**Problem**. Begin with the line below holding "Đôn kê tượng - gỗ hương xịn" and go on through the line holding "première vue, cela", duplicating each line exactly and leaving out pictures.

[Collected data]
--- --- ---

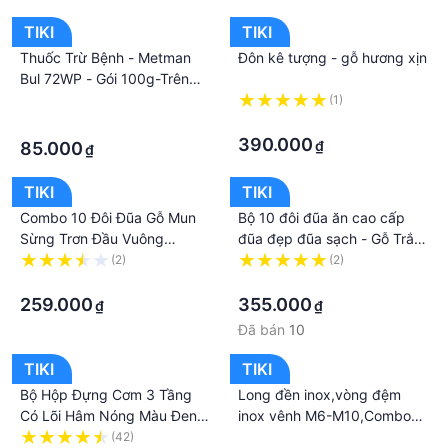
TIKI
TIKI
Thuốc Trừ Bệnh - Metman
Đôn kê tượng - gỗ hương xịn
Bul 72WP - Gói 100g-Trên
Cao Su,Hồ Tiêu,Thanh
·
(1)
Long,Nhãn,Nho,Vãi
·
·
390.000
₫
85.000
₫
TIKI
TIKI
Combo 10 Đôi Đũa Gỗ Mun
Bộ 10 đôi đũa ăn cao cấp
Sừng Trơn Đầu Vuông
đũa đẹp đũa sạch - Gỗ Trắc
DGT02
KHẮC DÂY LAN TÂY
(2)
(2)
·
·
259.000
355.000
₫
₫
Đã bán
10
TIKI
TIKI
Bộ Hộp Đựng Cơm 3 Tầng
Long đền inox,vòng đệm
Có Lõi Hâm Nóng Màu Đen –
inox vênh M6-M10,Combo
Tặng Túi Giữ Nhiệt Cao Cấp
500 Chiếc
(42)
·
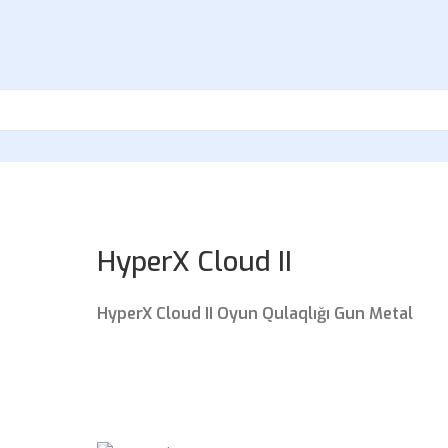
HyperX Cloud II
HyperX Cloud II Oyun Qulaqlığı Gun Metal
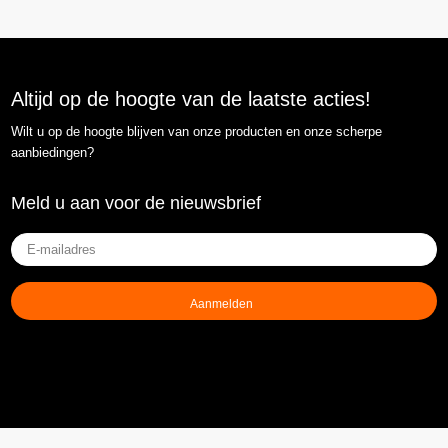
Altijd op de hoogte van de laatste acties!
Wilt u op de hoogte blijven van onze producten en onze scherpe
aanbiedingen?
Meld u aan voor de nieuwsbrief
E-
mailadres
(Vereist)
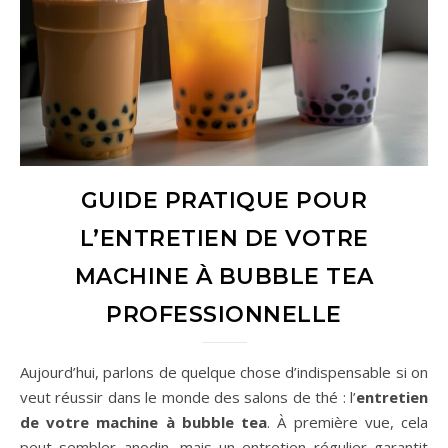
GUIDE PRATIQUE POUR
L’ENTRETIEN DE VOTRE
MACHINE À BUBBLE TEA
PROFESSIONNELLE
Aujourd’hui, parlons de quelque chose d’indispensable si on
veut réussir dans le monde des salons de thé : l’
entretien
de votre machine à bubble tea
. À première vue, cela
peut sembler anodin, mais un entretien régulier garantit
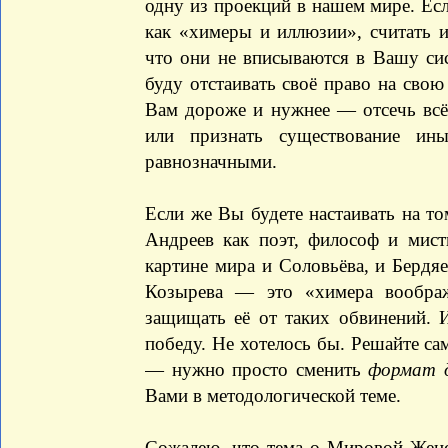
одну из проекций в нашем мире. Ес
как «химеры и иллюзии», считать 
что они не вписываются в Вашу си
буду отстаивать своё право на свою
Вам дороже и нужнее — отсечь всё
или признать существование ин
равнозначными.
Если же Вы будете настаивать на то
Андреев как поэт, философ и мист
картине мира и Соловьёва, и Бердя
Козырева — это «химера воображ
защищать её от таких обвинений. 
победу. Не хотелось бы. Решайте са
— нужно просто сменить
формат д
Вами в методологической теме.
Сожалею, что тема о Мировой Женст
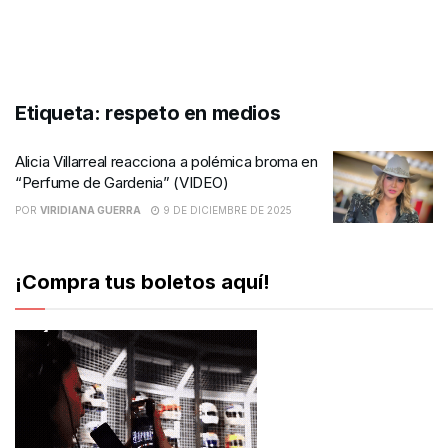
Etiqueta:
respeto en medios
Alicia Villarreal reacciona a polémica broma en
“Perfume de Gardenia” (VIDEO)
POR
VIRIDIANA GUERRA
9 DE DICIEMBRE DE 2025
¡Compra tus boletos aquí!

--- --- ---

**Answer box**.
Đôn kê tượng - gỗ hương xịn
Bul 72WP - Gói 100g-Trên
Cao Su,Hồ Tiêu,Thanh
·
(1)
Long,Nhãn,Nho,Vãi
·
·
390.000
₫
85.000
₫
TIKI
TIKI
Combo 10 Đôi Đũa Gỗ Mun
Bộ 10 đôi đũa ăn cao cấp
Sừng Trơn Đầu Vuông
đũa đẹp đũa sạch - Gỗ Trắc
DGT02
KHẮC DÂY LAN TÂY
(2)
(2)
·
·
259.000
355.000
₫
₫
Đã bán
10
TIKI
TIKI
Bộ Hộp Đựng Cơm 3 Tầng
Long đền inox,vòng đệm
Có Lõi Hâm Nóng Màu Đen –
inox vênh M6-M10,Combo
Tặng Túi Giữ Nhiệt Cao Cấp
500 Chiếc
(42)
·
HyperX Cloud II
HyperX Cloud II Oyun Qulaqlığı Gun Metal
Altijd op de hoogte van de laatste acties!
Wilt u op de hoogte blijven van onze producten en onze scherpe
aanbiedingen?
Meld u aan voor de nieuwsbrief
E-
mailadres
(Vereist)
GUIDE PRATIQUE POUR
L’ENTRETIEN DE VOTRE
MACHINE À BUBBLE TEA
PROFESSIONNELLE
Aujourd’hui, parlons de quelque chose d’indispensable si on
veut réussir dans le monde des salons de thé : l’
entretien
de votre machine à bubble tea
. À première vue, cela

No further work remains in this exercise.